There’s a way of reading that sentence that makes it trite, like good old Tamsen simply can’t believe her luck: “I’m so full of happiness that it just bubbles over!” Well, first of all, that’s clearly not how she feels: she goes on to talk about participation in joy and suffering, and (later in the letter) about her ongoing attempts to reconcile her own bereavement with what she believes about God’s sovereignty.
I think the key to what Tamsen means here can be found in the function of the word “to.” I don’t think it speaks to a direction (“He fills me to the brim and over”); I think it speaks to a purpose (“He fills me so that I can overflow”).
It is easy to feel that “overflowing,” or expending more attention/time/effort than is absolutely required, can wait until we’re filled with only good things (or, at least, with a comforting majority of them). Personally, I feel much more generous with my time and attention on Mondays than I do on Fridays; I have more energy at the beginning of the week. It’s wonderful when overflowing comes easy. But what about the times when we’re working off of less sleep, worse health, tighter deadlines, or more distraction than we would like?
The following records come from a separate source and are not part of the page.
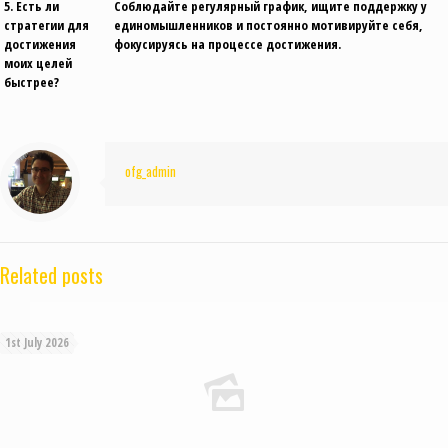
5. Есть ли
Соблюдайте регулярный график, ищите поддержку у
стратегии для
единомышленников и постоянно мотивируйте себя,
достижения
фокусируясь на процессе достижения.
моих целей
быстрее?
ofg_admin
Related posts
1st July 2026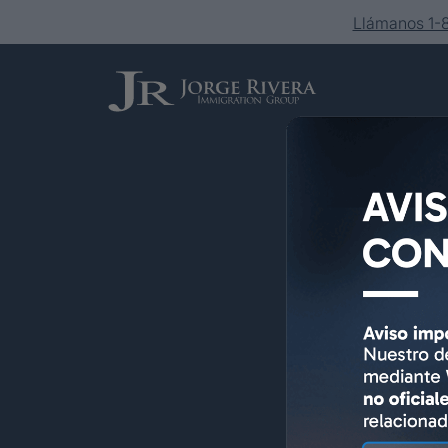
Llámanos 1
Servicios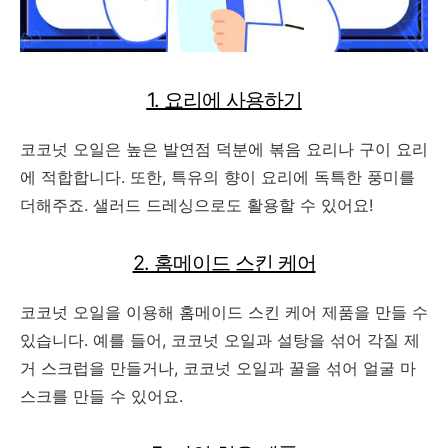
1. 요리에 사용하기
코코넛 오일은 높은 발연점 덕분에 볶음 요리나 구이 요리
에 적합합니다. 또한, 특유의 향이 요리에 독특한 풍미를
더해주죠. 샐러드 드레싱으로도 활용할 수 있어요!
2. 홈메이드 스킨 케어
코코넛 오일을 이용해 홈메이드 스킨 케어 제품을 만들 수
있습니다. 예를 들어, 코코넛 오일과 설탕을 섞어 각질 제
거 스크럽을 만들거나, 코코넛 오일과 꿀을 섞어 얼굴 마
스크를 만들 수 있어요.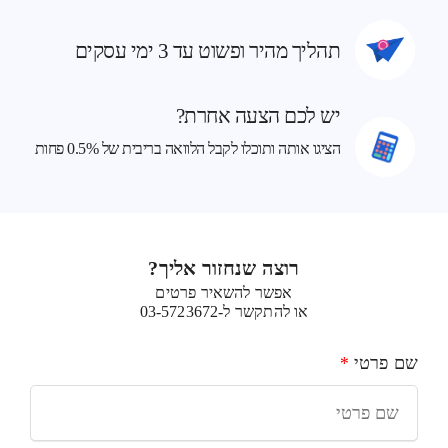
תהליך מהיר ופשוט עד 3 ימי עסקים
יש לכם הצעה אחרת?
הציגו אותה ותוכלו לקבל הלוואה בריבית של 0.5% פחות
רוצה שנחזור אליך?
אפשר להשאיר פרטים
או להתקשר ל-03-5723672
שם פרטי
*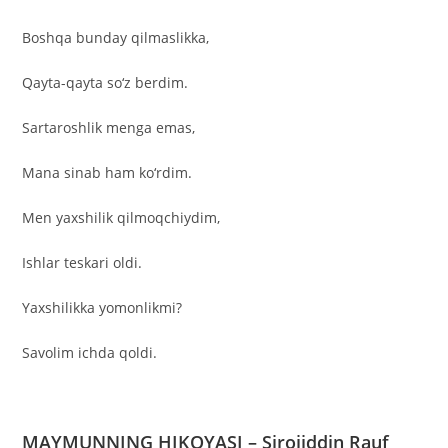
Boshqa bunday qilmaslikka,
Qayta-qayta so‘z berdim.
Sartaroshlik menga emas,
Mana sinab ham ko‘rdim.
Men yaxshilik qilmoqchiydim,
Ishlar teskari oldi.
Yaxshilikka yomonlikmi?
Savolim ichda qoldi.
MAYMUNNING HIKOYASI – Sirojiddin Rauf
Tamsen wasn’t writing from a place of being full of only good things in July of 1833. There is goodness expressed, certainly, and beauty, but there is also loss. There are things that are impossible to bear, and there is also hope. She can hold both sides because she trusts that everything, in the end, can be used to point to God’s goodness. She is filled with all these things, so that she can extend love to others. So that she can support her family, even from a distance. So that she can teach the students in her care with grace. So that, thirteen years later, she can be the last person alive in the camp at Alder Creek, the person who stayed when she could have saved herself a month before, because she will not leave the dying to die alone.
“He fills me to overflow.”
That’s my prayer for our school community this year. In whatever types of busyness and full-ness we find ourselves, may we trust in God’s goodness and, so, be filled to overflow.
*I think I made this saying up, but I still find it apt.